J: I just sort of go day to day and talk to people when they approach me. I am confronted a lot about my body on the street by strangers. It gives me a chance to open up a dialogue about fat acceptance and get other people involved in this community.

K: The Adipositivity project is a project that a woman made to photograph plus size women in the nude. So I contacted her earlier this year when I had a trip to New York and I just had to be a part of it. It was a very, very liberating experience and I would love to do it again and I encourage other women to do it. Especially women of color to do it.

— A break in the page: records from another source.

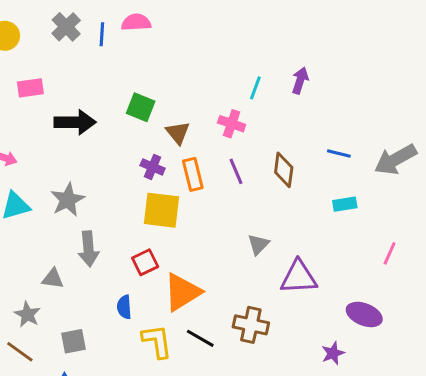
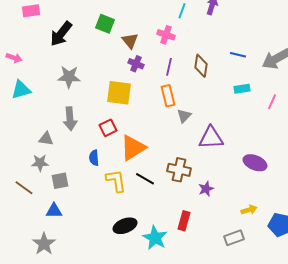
black arrow: (75, 122) -> (61, 34), turned 128
purple cross: (153, 167) -> (136, 64), moved
purple line: (236, 171) -> (169, 67), turned 36
orange rectangle: (193, 174) -> (168, 96), moved
gray star: (68, 200) -> (69, 77), moved, turned 30
pink line: (390, 253) -> (272, 102), moved
gray star: (27, 314) -> (40, 163), moved, turned -30
purple star: (333, 353) -> (206, 189), moved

J: I make myself present on line. I am just fully exploiting every outlet for myself. I have a tumblr which has really helped promote my blog. I’m on twitter. I try to read other blogs, comment, and create a community with other FA bloggers and just really inundate everyone with my image, my thoughts.

K: I’m on tumblr. I mostly post pictures and words of things that inspire me. What made me create an account is I wanted to show a person who is fat and Black, Afro-Centric and is unashamed of who she is post there. Right now, I have over 500 followers. I would have never thunk it.

J: I hope that my activism and my blogging and the work I do online helps to give people of all shapes a safe place to feel good about their bodies to talk honestly about what they are feeling and why they are feeling it and just in hopes that someday we will just feel very neutral about our bodies and fat people won’t feel so isolated.

K: My message to young girls who are plus size in this day and age is to just live life and enjoy yourself. Don’t let nothing stop you. If you want to take a plus size or pole dancing. Take it. I’ve done it. If you want to be a dancer, do it. If you want to go to the beach in a bikini, do it. I‘ve done it. Don’t let nothing stop you. Don’t let the naysayers get to your head. Just live life. Because at the end of the day, you want to die knowing that you’ve done everything that you wanted to do. Even my experience with Southwest Airlines at the end of the day won’t stop me from traveling. I just have to do it other ways. I want to die knowing that I did everything I loved and wanted to do. So I hope that other women, young or old, big or small, Black or White, in between, they do that as well.

J: If I could say one thing to young, fat people dealing with bullying and their body image. I don’t really think there is anything you can say to young teens because we all struggle with how we feel about ourselves. But it’s not about you. It’s about the bully and their own issues. It is about what people are telling them they should feel and you just don’t let anyone police your body.